Oxygen therapy will decrease the half life of carboxyhemoglobin. Administering 100% oxygen decreases the half life of carboxyhemoglobin from 4hrs to 30 minutes. Steriods and antibiotics are not indicated. Bronchodilators such as beta 2 agonists or phosphodiesterase inhibitors may help with bronchoconstriction. Nebulization and coupage may aid in moistening the airways and clearing of particles from the airways. Overall survival for oets that are admitted are 90%. Delayed neurologic sequelae may occur in dogs after smoke inhalation (presumably carbon monoxide). The most common pathological lesion noted in humans is a myelinopathy and is seen predominately in the deep white matter and periventricular areas of the brain. Neurologic recovery can be complete and sustained, even when severe.

Near Drowning

Drowning is defined as death from asphyxia while submerged or with in 24 hrs of being submerged. Near drowning is suffocation by submersion in a liquid with temporary survival. Death from near drowning occurs after the first 24 hours. Wet drowning is when fluid is aspirated into the lungs. With dry drowning fluid is not aspirated into lungs and death is thought to be due to larygospasm and glottic closure. Immersion syndrome causes sudden death after being submersed into extremely cold water. Death is thought to be due to cardiac arrest or ventricular fibrillation.

Pathophysiology

Hypoxia occurs due to laryngeal spasm with no aspiration or due to aspiration with loss of surfactant and atelectasis and intrapulmonary shunting. Hypoxemia can occur with as little as 2.2 ml/kg of fluid. Hypertonicity of fluid water (sea water) may contribute to pulmonary edema seconadary to its osmotic effect, while fresh water causes disruption of alveolar surfactant and leads to atelectasis.

Other factors that are important include temperature and contaminates (chlorine in pools).
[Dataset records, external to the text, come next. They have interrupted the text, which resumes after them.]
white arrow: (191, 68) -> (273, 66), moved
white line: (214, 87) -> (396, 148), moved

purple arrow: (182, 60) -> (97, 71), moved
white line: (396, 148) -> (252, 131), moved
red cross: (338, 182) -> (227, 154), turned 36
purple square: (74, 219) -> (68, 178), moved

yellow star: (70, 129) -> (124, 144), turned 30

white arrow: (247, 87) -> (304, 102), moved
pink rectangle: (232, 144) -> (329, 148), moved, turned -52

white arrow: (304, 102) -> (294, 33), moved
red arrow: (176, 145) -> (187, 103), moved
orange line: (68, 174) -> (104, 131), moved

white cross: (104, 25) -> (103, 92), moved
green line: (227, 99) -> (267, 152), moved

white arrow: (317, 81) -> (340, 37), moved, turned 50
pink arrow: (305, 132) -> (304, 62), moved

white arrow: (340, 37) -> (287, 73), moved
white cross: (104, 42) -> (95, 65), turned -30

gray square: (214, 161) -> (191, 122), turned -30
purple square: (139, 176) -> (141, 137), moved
Lakes contain bacteria and protozoa, the sea contains bacteria, algae, sand, and other particles. These can obstruct airways and can cause pneumonia. Submersion in ice cold water (<5°C), may increase the chance of survival due to diving reflex, which is when submersion takes place in cold water and before unconsciousness occurs, the trigeminal nerve send signals to the CNS causing bradycardia, hypertension, and preferred shunting of blood to the cerebral and coronary arteries. This is thought to protect the brain and heart from hypoxemia. Cold also decreases the metabolic need of the brain. Although, hypothermia in submersion victims in warm water is a negative prognostic sign.

Treatment

The aim of therapy is to improve tissue oxygenation and perfusion, and prevent further pulmonary edema. Supplemental oxygen therapy should be provided, either via flow by with a mask or hood, oxygen cage if available, or via intubation and ventilation if the patient is not able to adequately ventilate. The maintenance and restoration of perfusion is accomplished with judicious use of IV crystalloid therapy, and some advocate the use of colloids when fluid therapy is required in the face of non-cardiogenic pulmonary edema.
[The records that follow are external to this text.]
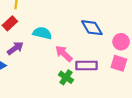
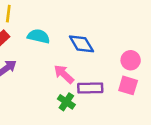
blue diamond: (92, 28) -> (81, 44), moved
cyan semicircle: (42, 33) -> (39, 36), moved

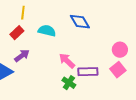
blue diamond: (81, 44) -> (80, 22), moved
pink square: (128, 85) -> (118, 70), turned 35

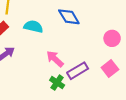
pink circle: (120, 50) -> (112, 38), moved
purple rectangle: (88, 72) -> (78, 71), turned -30

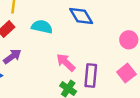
purple rectangle: (78, 71) -> (91, 75), turned -54

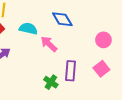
pink arrow: (66, 62) -> (49, 44), moved

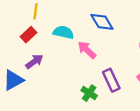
purple rectangle: (71, 71) -> (111, 80), turned -30

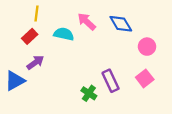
blue diamond: (102, 22) -> (121, 24), moved
pink arrow: (87, 50) -> (87, 21), moved

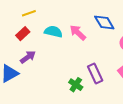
yellow line: (36, 14) -> (29, 13), turned 64
pink arrow: (87, 21) -> (78, 33), moved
Three factors have been associated with 100% mortality in people < 20 years of age, and those are submersion greater than 25 minutes, resuscitation greater than 25 minutes, and pulseless cardiac arrest upon arrival at the ER.

References

Drobatz KJ, Walker LM, Hendricks JC. Smoke Exposure in Dogs: 27 Cases (1988-1997). J Am Vet Med Assoc 215(9) 1999, pp 1306-1311.

Drobatz KJ, Walker LM, Hendricks JC. Smoke Exposure in Cats: 22 Cases (1986-1997). J Am Vet Med Assoc 215(9) 1999, pp 1312-1316.

Heffner GG, Rozanski EA, Beal MW, et al. Evaluation of fresh water submersison in small animals: 28 cases (1996-2006). J Am Vet Med Assoc 232(2) 2008, pp 244-248.

Johnson SJ, McMichael M, White G. Heatstroke in Small Animal Medicine: a clinical practice review. JVECC 16(2) 2006, pp 112-119.

Mariani CL. Full recover following delayed neurologic signs after smoke inhalation in a dog. JVECC 13(4) 2003, pp 235-239.

Powell LL. Accidental Drowning and Submersion Injury. In: Respiratory Diseases of Dogs and Cats. King LG, editor. WB Saunders Company, Phil Pa, 2004, pp 484-486.